#### [Your objective]
Find how many lines of the entries contain the word "přesné", then report that figure alone.

* * * * *

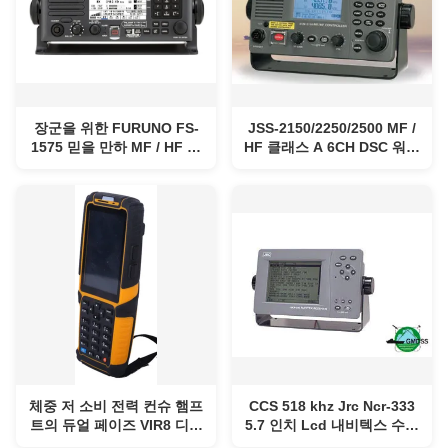
장군을 위한 FURUNO FS-
JSS-2150/2250/2500 MF /
1575 믿을 만하 MF / HF 무
HF 클래스 A 6CH DSC 워치
선전화기와 DSC 설비
보존은 무선 장비 직관적 사
GMDSS와의 고민 통신
용자 인터페이스 GMDSS에
서 설립되었습니다
체중 저 소비 전력 컨슈 햄프
CCS 518 khz Jrc Ncr-333
트의 듀얼 페이즈 VIR8 디지
5.7 인치 Lcd 내비텍스 수신
털 복조 표지 테스터 작은 사
기 비용 효율적입니다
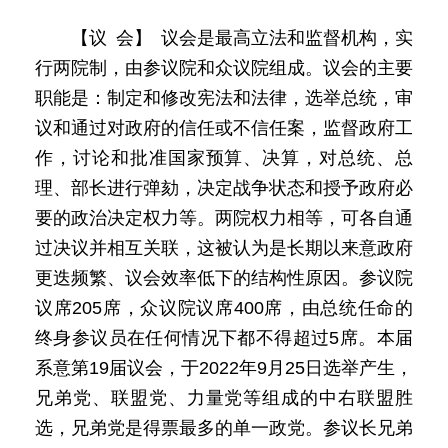
【议 会】 议会是最高立法和监督机构，实
行两院制，由参议院和众议院组成。议会的主要
职能是：制定和修改宪法和法律，选举总统，审
议和通过对政府的信任或不信任案，监督政府工
作，讨论和批准国家预算、决算，对总统、总
理、部长进行弹劾，决定战争状态和授予政府必
要的政治决定权力等。两院权力相等，可各自通
过决议并相互关联，这被认为是长期以来意政府
更迭频繁、议会效率低下的结构性原因。参议院
议席205席，众议院议席400席，由总统任命的
终身参议员在任何情况下都不得超过5席。本届
系意第19届议会，于2022年9月25日选举产生，
兄弟党、联盟党、力量党等组成的中右联盟胜
选，兄弟党是得票最多的单一政党。参议长兄弟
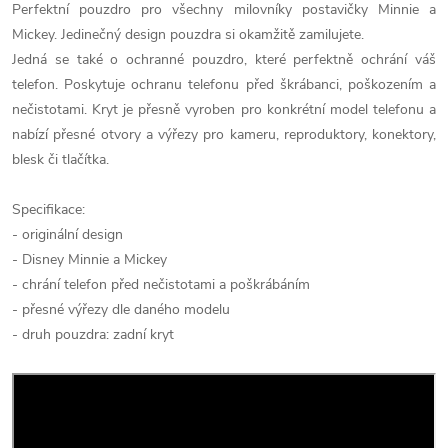
Perfektní pouzdro pro všechny milovníky postavičky Minnie a
Mickey. Jedinečný design pouzdra si okamžitě zamilujete.
Jedná se také o ochranné pouzdro, které perfektně ochrání váš
telefon. Poskytuje ochranu telefonu před škrábanci, poškozením a
nečistotami. Kryt je přesně vyroben pro konkrétní model telefonu a
nabízí přesné otvory a výřezy pro kameru, reproduktory, konektory,
blesk či tlačítka.
Specifikace:
- originální design
- Disney Minnie a Mickey
- chrání telefon před nečistotami a poškrábáním
- přesné výřezy dle daného modelu
- druh pouzdra: zadní kryt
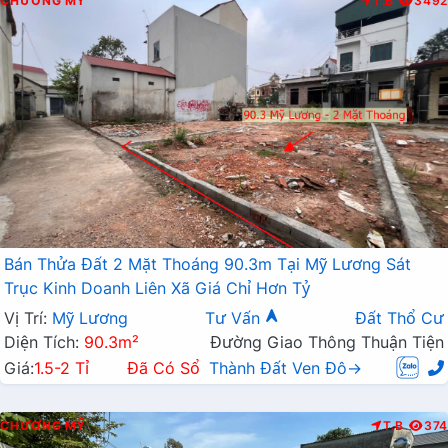
CHƯƠNG MỸ
T.B
3492
Bán Thửa Đất 2 Mặt Thoáng 90.3m Tại Mỹ Lương Sát
Trục Kinh Doanh Liên Xã Giá Chỉ Hơn Tỷ
Vị Trí:
Mỹ Lương
Tư Vấn
Đất Thổ Cư
Diện Tích:
90.3m²
Đường Giao Thông Thuận Tiện
Giá:
1.5-2 Tỉ
Đã Có Sổ
Thành Đất Ven Đô→
CHƯƠNG MỸ
T.B
374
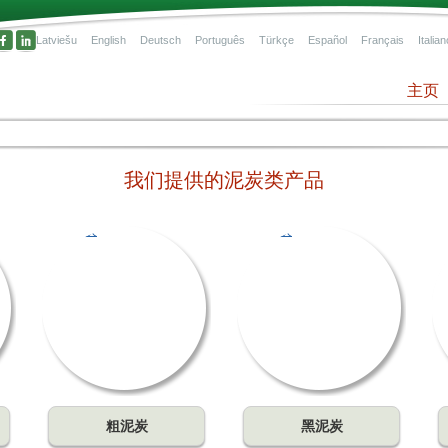
Latviešu
English
Deutsch
Português
Türkçe
Español
Français
Italian
主页
我们提供的泥炭类产品
有机
，是
气水
粗泥炭
黑泥炭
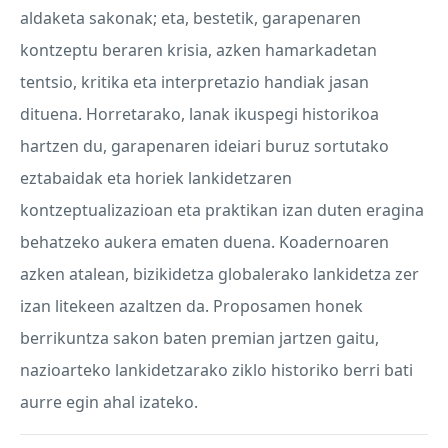
aldaketa sakonak; eta, bestetik, garapenaren
kontzeptu beraren krisia, azken hamarkadetan
tentsio, kritika eta interpretazio handiak jasan
dituena. Horretarako, lanak ikuspegi historikoa
hartzen du, garapenaren ideiari buruz sortutako
eztabaidak eta horiek lankidetzaren
kontzeptualizazioan eta praktikan izan duten eragina
behatzeko aukera ematen duena. Koadernoaren
azken atalean, bizikidetza globalerako lankidetza zer
izan litekeen azaltzen da. Proposamen honek
berrikuntza sakon baten premian jartzen gaitu,
nazioarteko lankidetzarako ziklo historiko berri bati
aurre egin ahal izateko.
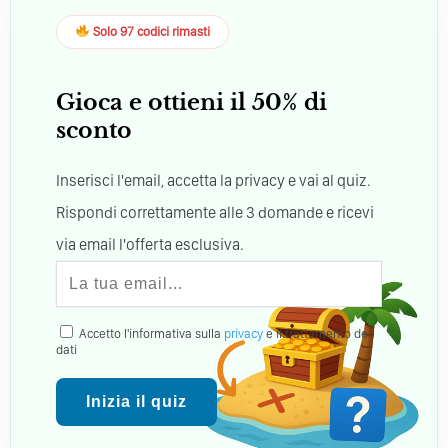
Solo 97 codici rimasti
Gioca e ottieni il 50% di
sconto
Inserisci l'email, accetta la privacy e vai al quiz.
Rispondi correttamente alle 3 domande e ricevi
via email l'offerta esclusiva.
Accetto l'informativa sulla
privacy
e il trattamento dei
dati
Inizia il quiz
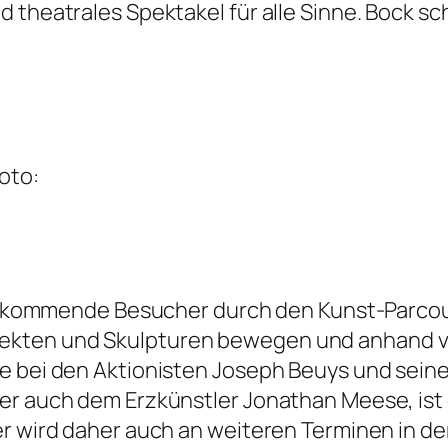
d theatrales Spektakel für alle Sinne. Bock s
oto:
der kommende Besucher durch den Kunst-Parco
ekten und Skulpturen bewegen und anhand v
e bei den Aktionisten Joseph Beuys und sein
der auch dem Erzkünstler Jonathan Meese, is
er wird daher auch an weiteren Terminen in de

* * * * *

#### [Solved exercise]
2